▶ **Aim of the task**
Each entry is to be retyped exactly as it appears. Leave the images out.
------------------------------
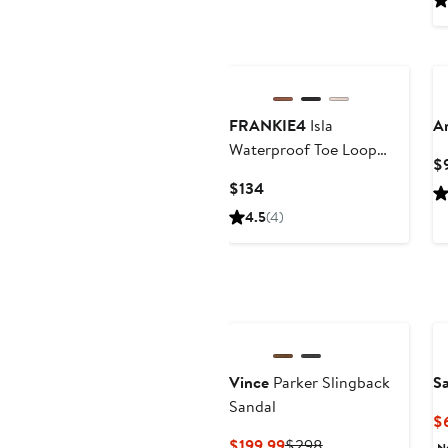
FRANKIE4
Isla
A
Waterproof Toe Loop
$
Sandal
Current
$134
Price
4.5
(4)
$134
Vince
Parker Slingback
S
Sandal
$
Current
Previous
$199.99
$298
N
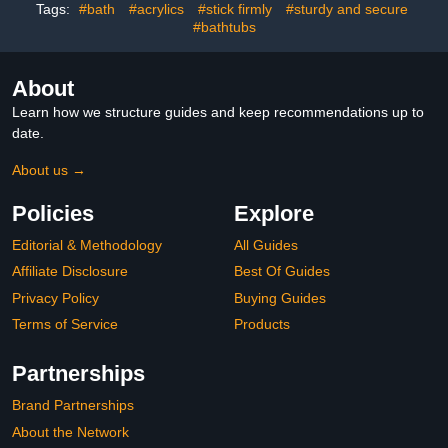
Pregnant (Silver,13 Inch)
Tags:
#bath
#acrylics
#stick firmly
#sturdy and secure
#bathtubs
About
Learn how we structure guides and keep recommendations up to
date.
About us →
Policies
Explore
Editorial & Methodology
All Guides
Affiliate Disclosure
Best Of Guides
Privacy Policy
Buying Guides
Terms of Service
Products
Partnerships
Brand Partnerships
About the Network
------------------------------
▶ **Solution to this exercise**
FRANKIE4
Isla
A
Waterproof Toe Loop
$
Sandal
Current
$134
Price
4.5
(4)
$134
Vince
Parker Slingback
S
Sandal
$
Current
Previous
$199.99
$298
N
Pregnant (Silver,13 Inch)
Tags:
#bath
#acrylics
#stick firmly
#sturdy and secure
#bathtubs
About
Learn how we structure guides and keep recommendations up to
date.
About us →
Policies
Explore
Editorial & Methodology
All Guides
Affiliate Disclosure
Best Of Guides
Privacy Policy
Buying Guides
Terms of Service
Products
Partnerships
Brand Partnerships
About the Network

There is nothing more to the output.